I installed the new chain. Peter White Cycles carries Wippermann (Connex) chain, so I’m giving this brand of chain a try. I ordered 3 lengths, and it was exactly the right amount of chain, but I should have ordered 4 lengths just in case I needed a few more links.

I cut pieces of shirt seams into short strips, and use the old chain to drag the strips through the chain tubes to clean the chain tubes. I also attached a new chain to the tail end and dragged the new chain through.

Peter White did caution me though, that the pins can’t be pressed back in with Connex chain; you cannot successfully add links by driving a pin back in, you can only remove links. Add links by using one of their master links.
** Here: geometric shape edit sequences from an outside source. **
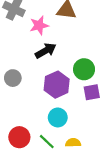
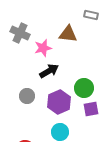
gray circle: (13, 78) -> (27, 96), moved

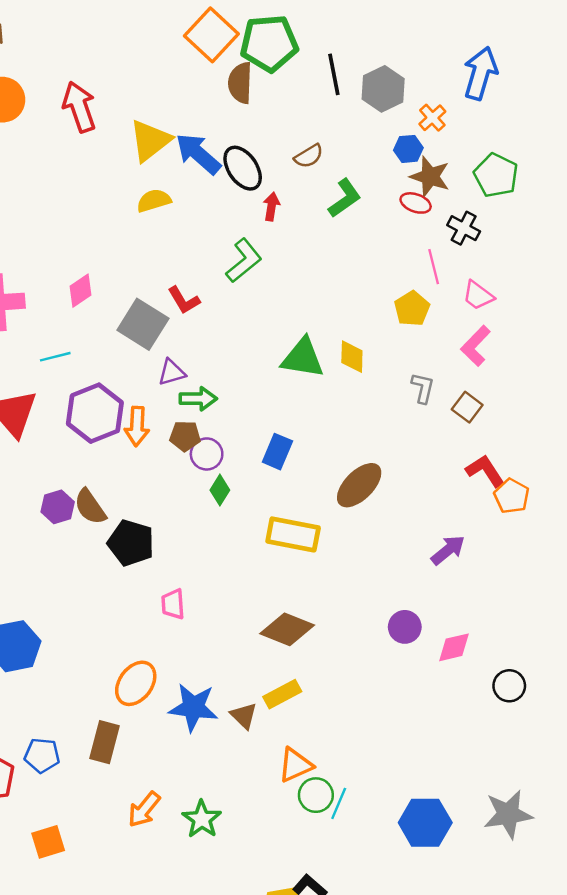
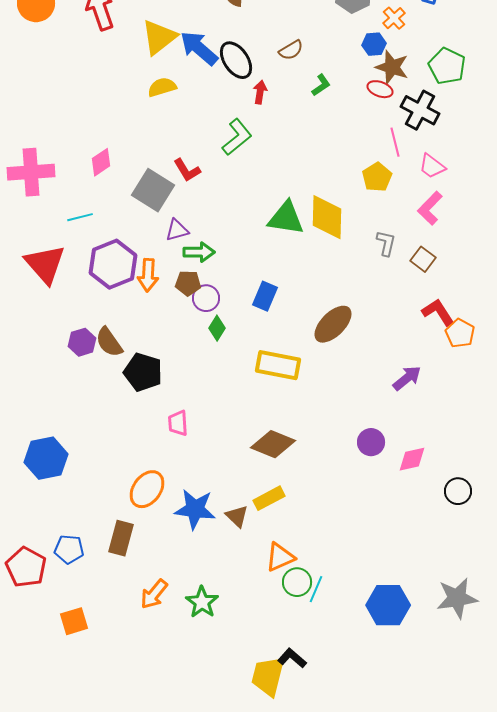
green L-shape: (345, 198) -> (321, 85), size x0.7
black cross: (464, 228) -> (420, 110), size x1.4
yellow diamond: (352, 357) -> (327, 217), size x1.6

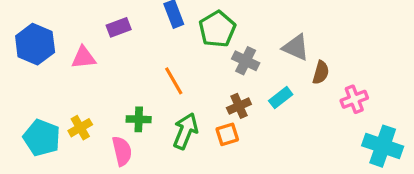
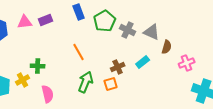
pink triangle: (84, 57) -> (25, 22), moved
gray cross: (246, 61) -> (128, 30), moved
green cross: (139, 119) -> (38, 66), moved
It’s an interesting master link design, very easy to get apart, they don’t really snap in place like the master links I’m accustomed to, I will see how they perform. Because I’m using the Rohloff and only 2 chainrings in the front, I went with 8 speed uncoated chain. They offer a couple grades of chain: uncoated, nickel plating, stainless steel and nickel plated, etc.

I’ve been pleased with the Chain L oil I’ve been using; it seems to perform very well, it’s quiet running, and of course the chain is out of the weather so it stays cleaner, less concern about weather corrosion.

Before I installed the new chain I replaced the tensioner spring (the new one arrived in the package with the chainrings); I’ll keep the older tensioner for parts; you never know when things might be needed;)

Ready for a couple variations! Spécialités TA brand.
I ended up with 35/53 (top right and bottom right). And I also installed 3 lengths of new chain.

I think I’m all set now; I’ve got the Rohloff hub and wheel in place, a new tire (tire threads showing!…), new chain, new chainrings, new Rohloff shifter, removed the rear derailleur and it’s twist shifter….. wait….. do I really want to keep using that twist shifter for the front derailleur?

A post on Bentrideronline.com came to mind, regarding the benefits of using friction shifters in velomobiles…. I didn’t like the thought of a bar end shifter sticking out to the side of the tiller, but I really prefer the ability to move that front derailleur a little left or right, when the chain gets an annoying rubbing going on.

So I rummaged around and found a Shimano bar end shifter in my bicycle parts bin; I have a small roll of cable housing and fortunately had one more very long shifter cable in my tool bag (note to self: order more cables and housing). Hostel Shoppe https://hostelshoppe.com/ sells cables that are 2.7m long, perfect for velomobiles. And as I recall if you order them bulk (6 or more?), they are far cheaper per cable.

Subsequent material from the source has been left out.